The Robo Safari began with robots entering a room where several objects shaped like elephants, tigers, dogs, zebras and lions and apples, bananas, citrus, grapes and pomegranates were placed. The robots vied with one another to recognise these artificial objects using their artificial brains.
The task before the robots was not simple. They will have to identify the object and record its image as well. This twin task of identifying and recording the object is not quite easy for the robots. The designers have all racked their brains and put their natural intelligence together to make the robots work with artificial intelligence.
"The contest is aimed at testing visual intelligence and mechanical strength. The idea is to look at the development of mobile robots that can effectively work in a wide variety of situations and environments. The challenge is to build robots that can perform tasks in realistic environments exploiting the recent developments in the areas of computer vision and mobile robotics," says one of the organisers.
The robots were developed based on a real-time vision system with a laptop and a camera mounted on a given mobile platform. The vision system must detect, recognise and locate all instances of objects along the path of the robot. The Safari was held in two subjects location and identification.
The robots moved on five different types of terrain, racing along the circuit one at a time. Scores were given based on their performance. The robots were started by a button/switch at the beginning of the race once the judge pressed the timer. After starting, the robots worked completely autonomous and moved along the track and negotiated obstacles without external control or intervention.

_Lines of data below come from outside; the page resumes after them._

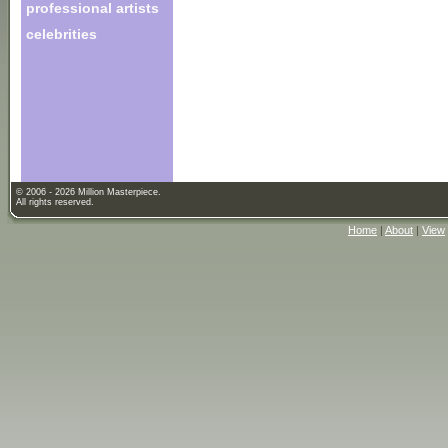
professional artists
celebrities
© 2006 - 2026 Million Masterpiece.
All rights reserved.
Home
|
About
|
View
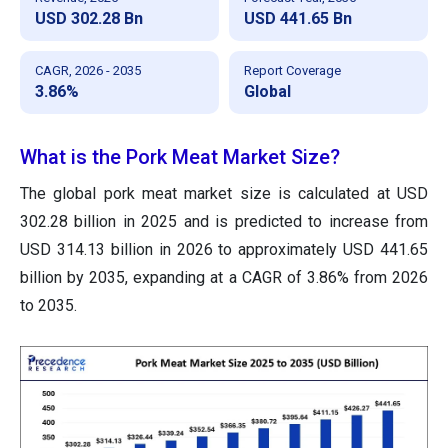
USD 302.28 Bn
USD 441.65 Bn
CAGR, 2026 - 2035
Report Coverage
3.86%
Global
What is the Pork Meat Market Size?
The global pork meat market size is calculated at USD
302.28 billion in 2025 and is predicted to increase from
USD 314.13 billion in 2026 to approximately USD 441.65
billion by 2035, expanding at a CAGR of 3.86% from 2026
to 2035.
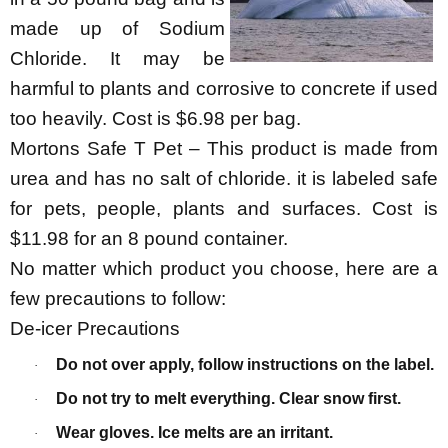
made up of Sodium
Chloride. It may be
harmful to plants and corrosive to concrete if used
too heavily. Cost is $6.98 per bag.
Mortons Safe T Pet – This product is made from
urea and has no salt of chloride. it is labeled safe
for pets, people, plants and surfaces. Cost is
$11.98 for an 8 pound container.
No matter which product you choose, here are a
few precautions to follow:
De-icer Precautions
Do not over apply, follow instructions on the label.
·
Do not try to melt everything. Clear snow first.
·
Wear gloves. Ice melts are an irritant.
·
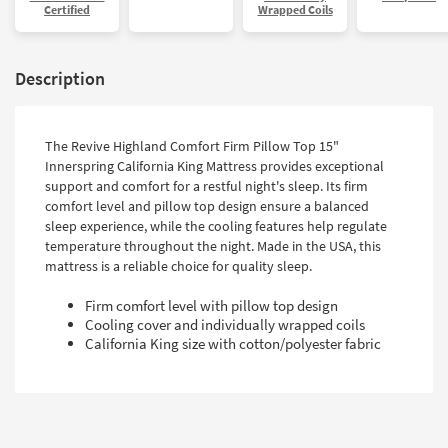
Certified
Wrapped Coils
Description
The Revive Highland Comfort Firm Pillow Top 15"
Innerspring California King Mattress provides exceptional
support and comfort for a restful night's sleep. Its firm
comfort level and pillow top design ensure a balanced
sleep experience, while the cooling features help regulate
temperature throughout the night. Made in the USA, this
mattress is a reliable choice for quality sleep.
Firm comfort level with pillow top design
Cooling cover and individually wrapped coils
California King size with cotton/polyester fabric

While doing so the robots recognised all objects in their path. A 3D model of the specified objects were placed in different poses. Room lighting was kept normal with no deep shadows.
The contestants were supplied with a set of multiple images of several target objects a month in advance while another set was released only on Sunday to make the competition even tougher.
The robots counted the objects - one apple, two tigers and an elephant even while reporting it correctly.
In the second competition based on "localisation", the robot entered the room where simple geometric objects (3D) were kept. It stopped at certain positions (unknown to participants). The vision task is to localise the robot at that position. The starting location of the robot was made available to the participants.
At positions where it stops, optional landmarks (at-least 3 in number) were placed for aiding localisation. These landmarks were made known to participants in advance. The positions of the landmarks were given at the start of the competition. They were in the same frame of reference as the starting position of the robot.
When the robot stopped it was notified through a mike input to the lap-top in form of a beep or tone. Uncertainty in position of the robot up to a certain error was allowed.